Talking of Poetry... Ghazal 3

I started writing this after meeting with a small group of Quakers last week. I keep using the same form (roughly) - the Ghazal - as I used in the two previous poems I posted. Each couplet is supposed to stand alone as well as forming part of the whole - not sure I've really got this completely but anyway, I'd like to share it. The last couplet has this 'poet's voice' that comes in - I use an alias instead of my name - my 'takhallus' - I use Llew, the nickname of my maternal grandfather, the sort of family uberpoet!

Jane's rug!

Friends. When we sat together pleased to rest,
from listening our hearts pleased to rest.

Between us on the floor a woven rug,
where my eyes did linger seeking rest.

My thoughts wander the patterns on the rug,
unsettled, I find there's no place to rest.

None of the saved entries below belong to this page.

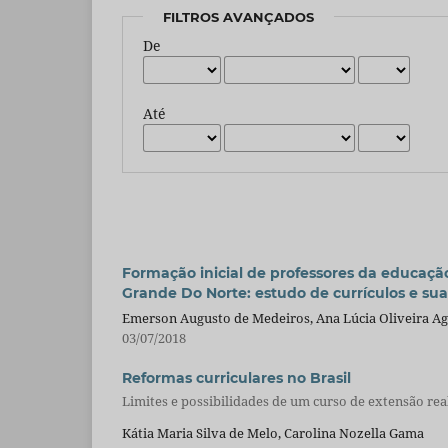
FILTROS AVANÇADOS
De
Até
Formação inicial de professores da educação
Grande Do Norte: estudo de currículos e sua
Emerson Augusto de Medeiros, Ana Lúcia Oliveira Ag
03/07/2018
Reformas curriculares no Brasil
Limites e possibilidades de um curso de extensão re
Kátia Maria Silva de Melo, Carolina Nozella Gama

Specular chemistry ignites the rug,
whose threads, fused, smoulder in their place of rest.

Between us, like some ancient test, this rug's
a whirlpool, dizzying the pace of rest.

I read the weaver's cosmic map, the rug
chaotic, helps me fly, to chase off rest.

Llew laughs: Such Grand Plans! laid out on a rug!
The whole universe in the face of rest.

4 comments:

Nadine Wills said...

I had to think about this poem for awhile before I could respond. I'm glad you're exploring them, they make me think and Google. They also make me curious about Jane's rug although I don't think that's the point really. I find my eyes trace the flowers perhaps in a similar way in Meeting. Using the ghazal opens up lots of food for thought on the connections between Quakerism and Sufism (sp?), mysticism and the potential for ecstastic experience in both the spiritual and everyday. Thanks for sharing this.

Friends of Abbeyfield Park said...

Thanks Nadine. It took me some time to decide to post this - while I like the poem in some way it also feels very contrived - however it does manage to carry something I felt strongly. It emerged from a long discussion about ideology I had early last week - I was thinking about ideology as the 'thing that knits us together' - a warp where we are the weft - a warp we can't do without. A warp that holds us together in human being. I had in my mind the (perhaps this is a sort of urban myth!) story whereby the weavers of eastern rugs always made one deliberate mistake in their design - as only God could be perfect. Anyhow thank for taking the time. T.

Nadine Wills said...

I rarely share what I write so understand the hesitation. But have wondered why write, if not to share? Why live, if not to engage? This is extrovert in me talking to the introvert. We'll see who wins. Grand Plans indeed.

I'm a big haiku lover and think all poetry is about contrivance and becoming fluent with new vocabularies that both constrain, make us feel awkward but then allow us to express new and different things as well.

Nice thought about that deliberate mistake...like Cohen's cracked bell. In Japanese culture and with the haiku, this is an artform/religion/highly ritualised practice as well and it intrigues me so much. The concept there is called wabi-sabi: http://en.wikipedia.org/wiki/Wabi-sabi

Anonymous said...

Thanks for posting this, Tim. I'm glad you decided to share it.